Agevolazioni per comprare l’auto e non solo

febbraio 8, 2009

«Il rischio che 60.000 lavoratori del comparto auto, in Italia, restino a casa, se non ci sarà un intervento del governo, è reale». Con questa dichiarazione il delegato amministrativo della Fiat, la principale azienda del settore italiana, ha fatto tremate non solo le borse di tutta Europa ma anche le aspettative dell’intero comparto industriale italiano, almeno quello che ruota attorno al comparto dell’automobile, che in Italia è molto sostanzioso, considerando ovviamente tutto l’indotto che vi ruota attorno.
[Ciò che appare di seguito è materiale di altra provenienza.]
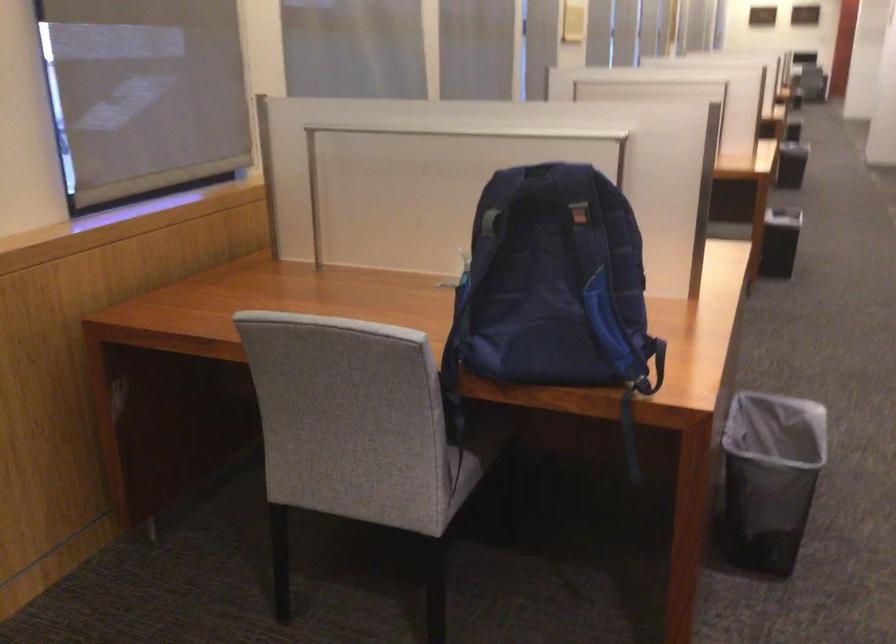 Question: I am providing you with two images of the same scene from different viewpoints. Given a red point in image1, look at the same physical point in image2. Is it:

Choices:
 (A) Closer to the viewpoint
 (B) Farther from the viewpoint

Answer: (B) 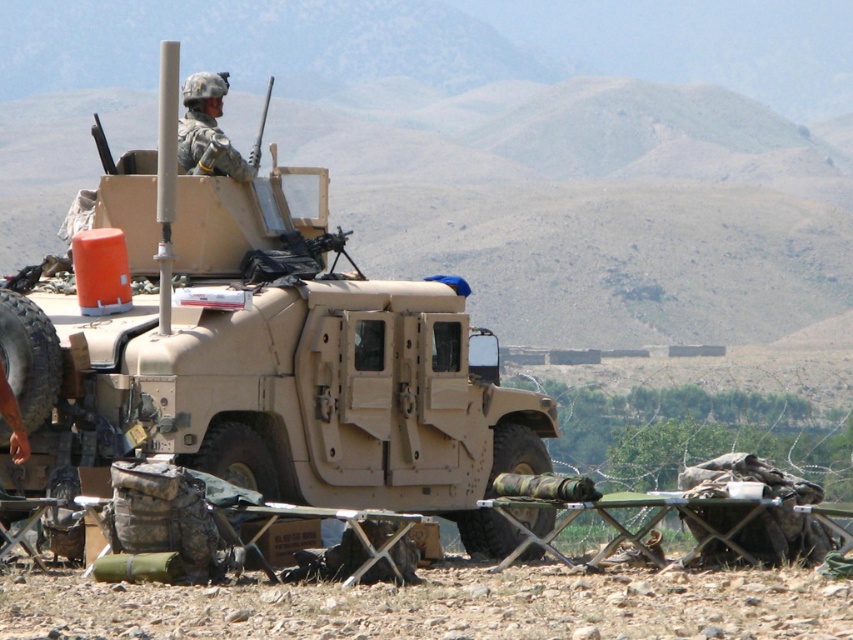 You are a soldier in the field and need to locate the tan matte military vehicle at center. Using the coordinates provided, can you confirm if the point at (262, 353) is the correct location for the vehicle?

Yes, the point at (262, 353) corresponds to the tan matte military vehicle at center as stated in the objects description.

You are a military planner assessing the scene. The tan matte military vehicle at center and the camouflage helmet at upper center are both in view. Which object appears larger in the image?

The camouflage helmet at upper center appears larger in the image because the tan matte military vehicle at center has a smaller size compared to camouflage helmet at upper center. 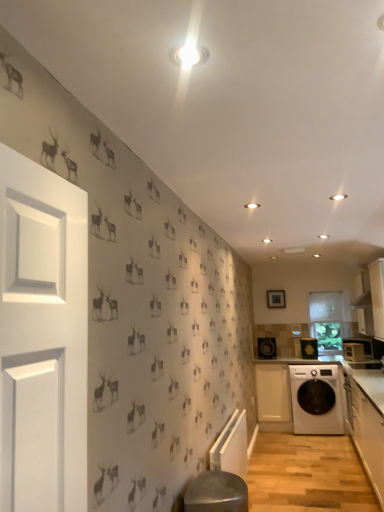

Ma a conferma della negatività di tutto il settore ci avevano già pensato i dati ufficiali che nelle ultime settimane erano stati pubblicati per quanto riguarda sia la produzione nel settore che – ed ovviamente – le vendite e quindi i consumi. Per cui come un cane che si morde la coda, l’industria auto italiana e internazionale ha dato vita a un profondo clima di sfiducia all’intero comparto industriale direttamente collegato a quello della metallurgia pesante e delle nuove tecnologie.
Si pensi, oltretutto, alla profonda crisi che ha investito negli ultimi mesi prima il colosso americano che sembrava intoccabile, cioè la General Motors, che di Fiat, ora diventerà partner commerciale e industriale; ma si pensi anche alla più recente crisi di Toyota che è stata vittima oltre che della crisi economico-commerciale del settore, anche di un inconveniente tecnico-industriale, che ha costretto la casa giapponese a ritirare vari modelli dal mercato europeo per una imperfezione tecnica, con danni economici inimmaginabili). In tutto questo marasma la risposta politica si è fatta attendere poco, e all’interno dei vari provvedimenti ormai definiti come “anti crisi”, il governo ha appena approvato un decreto “salva consumi” che prevede, tra le altre cose, gli incentivi per l’acquisto degli autoveicoli oltre che degli elettrodomestici e dei mobili, con l’intento di ridare slancio a dei settori profondamente provati dalla crisi dei consumi provocata a sua volta dall’inflazione (che pare si sia momentaneamente bloccata) e dall’aumento spropositato del costo del denaro e quindi dalla mancanza di liquidità.
Così, per chi rottama una vecchia autovettura, avrà diritto ad un bonus di 1.500 euro (continuando però a pagare il bollo, eventualmente “trasferito”), mentre a 500 euro ammonta quello previsto per chi compra uno scooter. Il bonus per l’auto, nello specifico, è dato a chi rottama automobili immatricolate prima della fine del 1999 per poi acquistarne una Euro 4 e quindi anche Euro 5.
Mentre per i motorini l’acquisto, per avere il bonus, deve essere fatto in favore di un Euro 3 (con cilindrata massima che non deve superare i 400 centimetri cubici), rottamando però un Euro 0 o un Euro 1. Prevista poi la detrazione fiscale fino a ben 2 mila euro se si acquistano elettrodomestici e mobili inseriti però in una operazione di ristrutturazione edilizia. In particolare, in questi casi, si può detrarre il 20% dell’Irpef (l’Imposta sul Reddito delle Persone Fisiche), qualora le domande di ristrutturazione siano state avviate dal primo luglio del 2008 in poi.